CHEN Lixiong(), CUI Wenxia(), LIU Yuhao()

School of Mathematics Physics and Statistics, Shanghai University of Engineering Science, Shanghai 201620, China

Abstract: Stochastic stability analysis and control synthesis problems are studied for a class of nonhomogeneous Markovian jump discrete-time singular systems (MJDSS). The time-varying character is considered to be the model in a polytopic sense. Based on the parameter dependent stochastic Lyapunov functional and the matrix analysis techniques, sufficient criteria are derived to ensure regularity, causality and stochastic stability of the closed-loop singular system in terms of linear matrix inequalities. Finally, one example is provided to illustrate the effectiveness of our results.
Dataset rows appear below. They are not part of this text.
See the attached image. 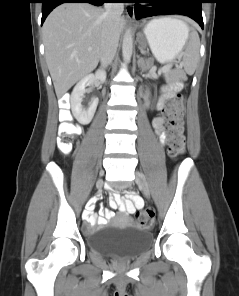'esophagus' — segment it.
<instances>
[{
	"instance_id": "1",
	"label": "esophagus",
	"mask_w": 239,
	"mask_h": 296,
	"mask_svg": "<svg viewBox=\"0 0 239 296\" xmlns=\"http://www.w3.org/2000/svg\"><path fill=\"white\" fill-rule=\"evenodd\" d=\"M126 14L130 20L134 19V7L132 5L126 6Z\"/></svg>"
}]
</instances>
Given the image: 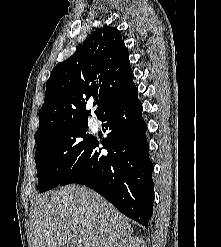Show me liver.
I'll return each instance as SVG.
<instances>
[{
	"label": "liver",
	"instance_id": "6515ba94",
	"mask_svg": "<svg viewBox=\"0 0 221 247\" xmlns=\"http://www.w3.org/2000/svg\"><path fill=\"white\" fill-rule=\"evenodd\" d=\"M30 226L32 247H111L133 233L111 203L78 185L38 197Z\"/></svg>",
	"mask_w": 221,
	"mask_h": 247
}]
</instances>
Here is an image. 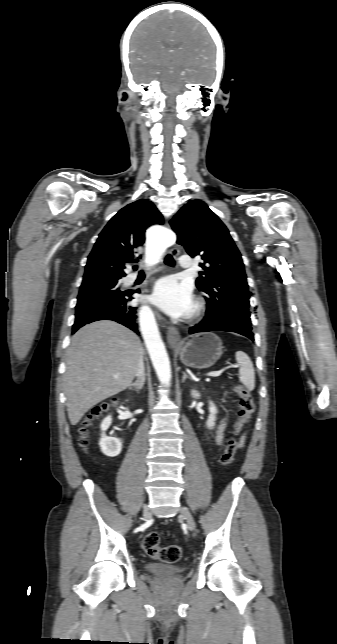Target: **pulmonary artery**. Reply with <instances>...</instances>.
<instances>
[{
  "label": "pulmonary artery",
  "instance_id": "obj_1",
  "mask_svg": "<svg viewBox=\"0 0 337 644\" xmlns=\"http://www.w3.org/2000/svg\"><path fill=\"white\" fill-rule=\"evenodd\" d=\"M178 260H179V266L181 268L187 269V268H190L192 265V259L189 255H181L178 258ZM132 278L134 279L135 276H132Z\"/></svg>",
  "mask_w": 337,
  "mask_h": 644
}]
</instances>
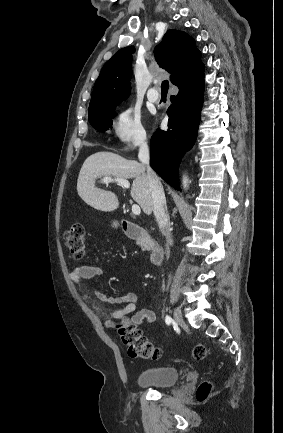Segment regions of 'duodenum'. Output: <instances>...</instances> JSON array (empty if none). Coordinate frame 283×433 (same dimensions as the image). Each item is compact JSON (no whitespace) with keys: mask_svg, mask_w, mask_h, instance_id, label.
Listing matches in <instances>:
<instances>
[{"mask_svg":"<svg viewBox=\"0 0 283 433\" xmlns=\"http://www.w3.org/2000/svg\"><path fill=\"white\" fill-rule=\"evenodd\" d=\"M123 230L128 238L150 248V259L153 264L159 265L162 263L164 259V249L149 231L131 221L123 222Z\"/></svg>","mask_w":283,"mask_h":433,"instance_id":"obj_1","label":"duodenum"}]
</instances>
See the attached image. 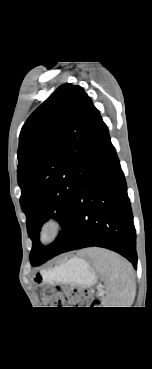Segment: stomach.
I'll list each match as a JSON object with an SVG mask.
<instances>
[{
    "label": "stomach",
    "instance_id": "obj_1",
    "mask_svg": "<svg viewBox=\"0 0 152 369\" xmlns=\"http://www.w3.org/2000/svg\"><path fill=\"white\" fill-rule=\"evenodd\" d=\"M37 284L64 282L75 286L89 287L96 282V274L83 259L71 258L60 262L55 268L34 276Z\"/></svg>",
    "mask_w": 152,
    "mask_h": 369
}]
</instances>
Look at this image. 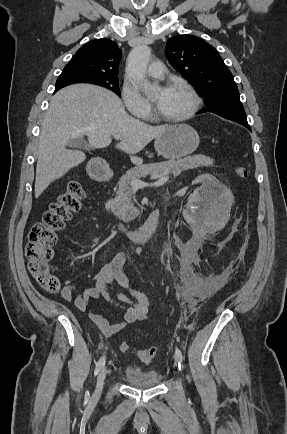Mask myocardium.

Key words: stochastic stability; nonhomogeneous; Lyapunov function; singular system; Markovian switching

Introduction

Singular systems are also referred to as generalized systems, descriptor systems, differential-algebraic systems, or implicit systems, which are a natural representation of dynamic systems and describe a larger family of systems than the normal linear systems[1]. Recently, increasing interest has been shown on singular systems since the class of systems has been found successful applications in broad range of scientific areas such as mechanical systems, electric circuits, chemical process, power systems, and other areas in the past decades[2]. It should be pointed out that the study on singular systems is much more complicated than that research for state-space systems, because it needs to consider not only stability, but also regularity and impulse free (for continuous singular systems) or causality (for discrete singular systems) simultaneously, while the latter two do not occur in the regular ones[3-5].

One popular system model for randomness in the sciences and industries is the Markovian switching model[6]. This is partly because Markovian jump is a suitable mathematical pattern to represent a class of stochastic system subject to random abrupt variations in the structures[7]. One typical example is networked systems, in which packet dropouts and network delays evolve in Markov chains or Markov processes[8]. Moreover, Markovian jump singular systems (MJSS) belong to a class of stochastic switched systems where the switching law is governed by a Markovian process (or chain in the discrete-time case). The theory of admissibility, dissipativity, observer and sliding mode control, as well as important applications of such singular systems, can be found in several references in the current literature, for instance in Refs. [9, 10-12], for continuous-time case, and Refs. [13-17] for the discrete-time case.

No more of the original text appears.